• _EXERCISE INPUT_
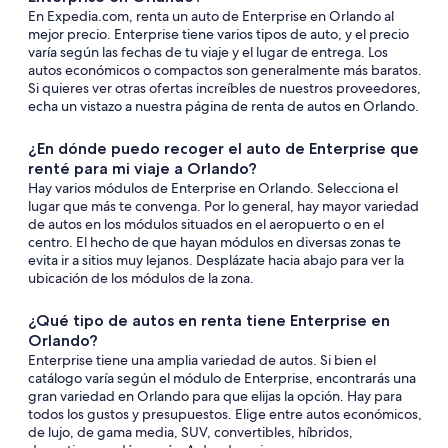
En Expedia.com, renta un auto de Enterprise en Orlando al
mejor precio. Enterprise tiene varios tipos de auto, y el precio
varía según las fechas de tu viaje y el lugar de entrega. Los
autos económicos o compactos son generalmente más baratos.
Si quieres ver otras ofertas increíbles de nuestros proveedores,
echa un vistazo a nuestra página de renta de autos en Orlando.
¿En dónde puedo recoger el auto de Enterprise que
renté para mi viaje a Orlando?
Hay varios módulos de Enterprise en Orlando. Selecciona el
lugar que más te convenga. Por lo general, hay mayor variedad
de autos en los módulos situados en el aeropuerto o en el
centro. El hecho de que hayan módulos en diversas zonas te
evita ir a sitios muy lejanos. Desplázate hacia abajo para ver la
ubicación de los módulos de la zona.
¿Qué tipo de autos en renta tiene Enterprise en
Orlando?
Enterprise tiene una amplia variedad de autos. Si bien el
catálogo varía según el módulo de Enterprise, encontrarás una
gran variedad en Orlando para que elijas la opción. Hay para
todos los gustos y presupuestos. Elige entre autos económicos,
de lujo, de gama media, SUV, convertibles, híbridos,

• _WHAT YOU HAVE TO DO_
Using the data above, print every line exactly, omitting pictures.

• _ANSWER SECTION_
En Expedia.com, renta un auto de Enterprise en Orlando al
mejor precio. Enterprise tiene varios tipos de auto, y el precio
varía según las fechas de tu viaje y el lugar de entrega. Los
autos económicos o compactos son generalmente más baratos.
Si quieres ver otras ofertas increíbles de nuestros proveedores,
echa un vistazo a nuestra página de renta de autos en Orlando.
¿En dónde puedo recoger el auto de Enterprise que
renté para mi viaje a Orlando?
Hay varios módulos de Enterprise en Orlando. Selecciona el
lugar que más te convenga. Por lo general, hay mayor variedad
de autos en los módulos situados en el aeropuerto o en el
centro. El hecho de que hayan módulos en diversas zonas te
evita ir a sitios muy lejanos. Desplázate hacia abajo para ver la
ubicación de los módulos de la zona.
¿Qué tipo de autos en renta tiene Enterprise en
Orlando?
Enterprise tiene una amplia variedad de autos. Si bien el
catálogo varía según el módulo de Enterprise, encontrarás una
gran variedad en Orlando para que elijas la opción. Hay para
todos los gustos y presupuestos. Elige entre autos económicos,
de lujo, de gama media, SUV, convertibles, híbridos,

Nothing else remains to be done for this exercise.